The language, which has existed within the policy for seven years, according to Westborough teacher Roger Anderson, is intended to hold Westborough to "a higher standard."
"Substance abuse, being around it, is never good," Anderson said. "The language is there to allow a really good administration to make the correct decisions."
The rule does not apply to students who are not violating any laws. For example, a student dining with a parent who ordered a glass of wine would be exempted.
Westborough Public Schools made news last year with the proposal of a controversial drug-swabbing policy, but voted it down after public disapproval.
Committee chair Ilyse Levine-Kanji said she has fielded concerns from parents in opposition of the policy, but they did not want to speak out, for fear of being "ostracized."
Concerns included that some of their children felt they couldn't go out on weekends for fear of being in violation of the policy.
Maura Shunney, a Westborough parent and member of the policy subcommittee, said the main issue was not with the policy, but with the town's atmosphere toward drinking.
"If you can't go to someone's house where there isn't alcohol, then that's a big community problem that we have to deal with," Shunney said. "I think there are a lot of parents who are thankful to have a deterrent from going to these parties."
The current policy calls for a ban from all extracurricular activities for a period of six weeks upon first offense. Subsequent violations would result in a 12-week ban.
Either of these punishments could be reduced by enrolling in a voluntary treatment program.

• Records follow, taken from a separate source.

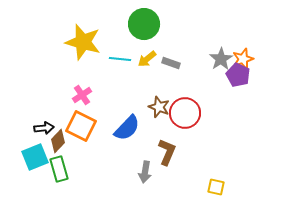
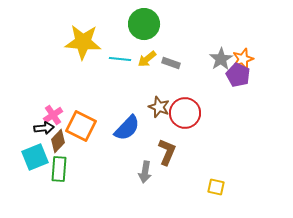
yellow star: rotated 12 degrees counterclockwise
pink cross: moved 29 px left, 20 px down
green rectangle: rotated 20 degrees clockwise
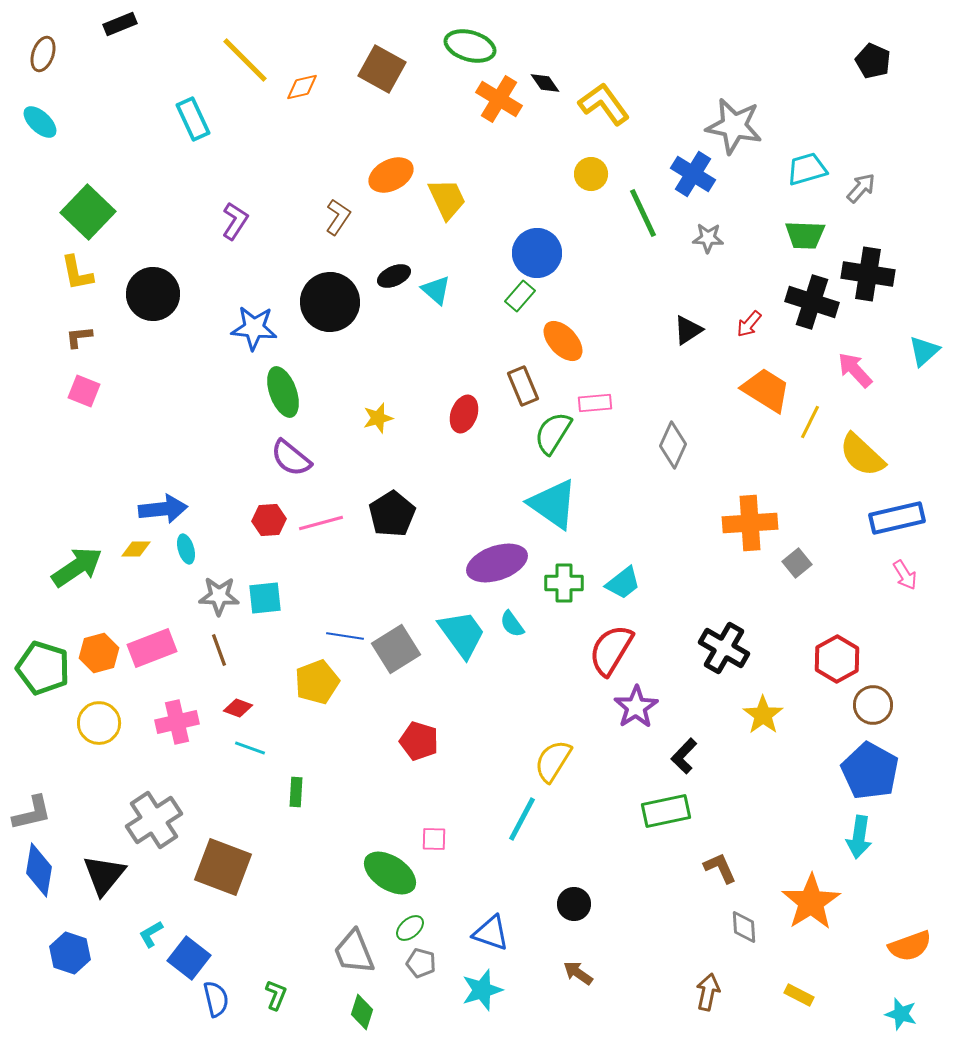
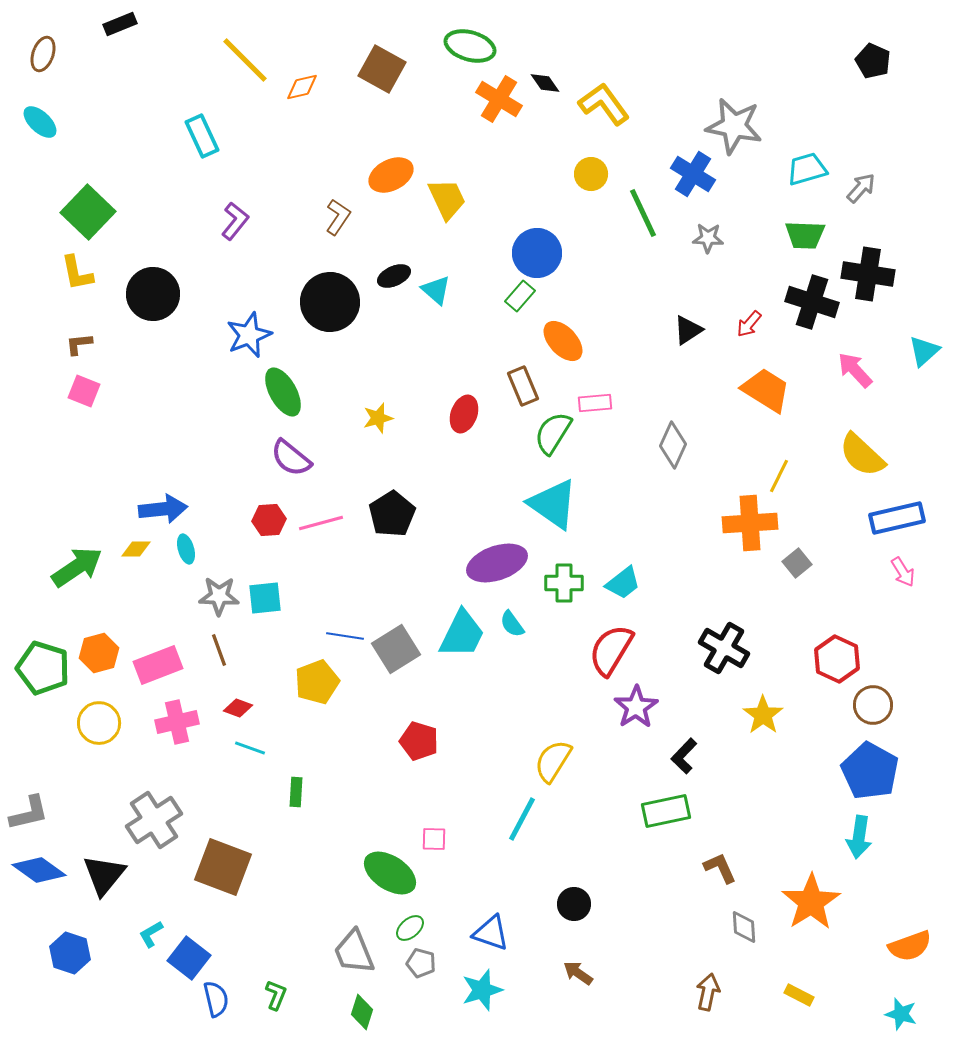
cyan rectangle at (193, 119): moved 9 px right, 17 px down
purple L-shape at (235, 221): rotated 6 degrees clockwise
blue star at (254, 328): moved 5 px left, 7 px down; rotated 27 degrees counterclockwise
brown L-shape at (79, 337): moved 7 px down
green ellipse at (283, 392): rotated 9 degrees counterclockwise
yellow line at (810, 422): moved 31 px left, 54 px down
pink arrow at (905, 575): moved 2 px left, 3 px up
cyan trapezoid at (462, 634): rotated 62 degrees clockwise
pink rectangle at (152, 648): moved 6 px right, 17 px down
red hexagon at (837, 659): rotated 6 degrees counterclockwise
gray L-shape at (32, 813): moved 3 px left
blue diamond at (39, 870): rotated 64 degrees counterclockwise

The policy is similar to that of the Massachusetts Interscholastic Athletic Association, said Athletic Director Johanna DiCarlo; although in that policy, only those caught participating in such activities could be punished.
DiCarlo also said, while noting she was not trying to take away from the importance of the discussion, that these cases were uncommon and generally amounted to between 12 and 14 in any given year.
"Things are happening all over the place, but we don't go looking for it," she said. "Should they make that choice and it's brought to us, we do then have to deal with it."